Trump officials at one point were accused by the US media of having foreknowledge of the contents of one of the batches of documents published by WikiLeaks. The story soon flopped after it turned out that several outlets, which claimed to be reporting separately, based their reporting on a mis-read date of a tweet, which was actually sent by a random person to the Trump campaign to draw attention to a fresh release of leaked materials.
WikiLeaks founder Assange was arrested by the British authorities after his political asylum was stripped by Ecuador and his citizenship suspended. Police officers were allowed to enter the embassy and drag Assange out, ending his almost seven-year stay at the diplomatic mission.

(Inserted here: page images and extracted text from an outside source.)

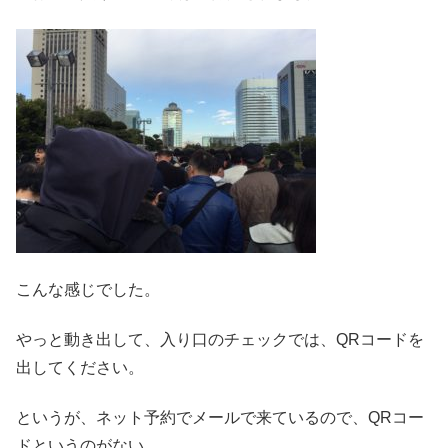
こんな感じでした。
やっと動き出して、入り口のチェックでは、QRコードを
出してください。
というが、ネット予約でメールで来ているので、QRコー
ドというのがない。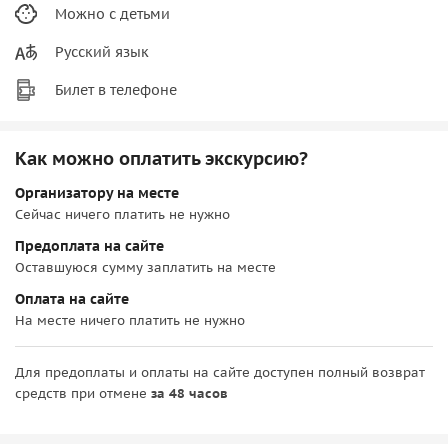
Можно с детьми
Русский язык
Билет в телефоне
Как можно оплатить экскурсию?
Организатору на месте
Сейчас ничего платить не нужно
Предоплата на сайте
Оставшуюся сумму заплатить на месте
Оплата на сайте
На месте ничего платить не нужно
Для предоплаты и оплаты на сайте доступен полный возврат
средств при отмене
за 48 часов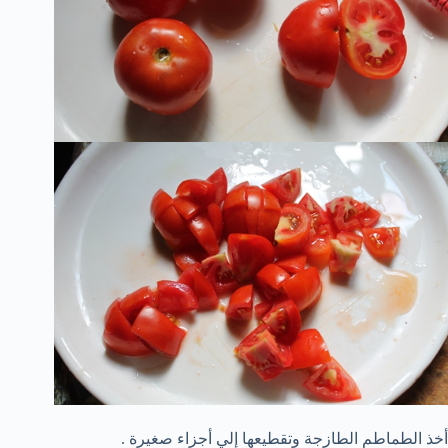
أخذ الطماطم الطازجة وتقطيعها إلي أجزاء صغيرة .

The US wants Assange to be extradited and tried for allegedly conspiring with WikiLeaks source Chelsie Manning in her leak of classified military documents a decade ago. The US indictment dates back to 2017, showing that instead of secretly trying to shield WikiLeaks from US investigations into Trump-Russia allegations, which was the common wisdom of any Russiagaters, the White House was secretly trying to get Assange in its custody.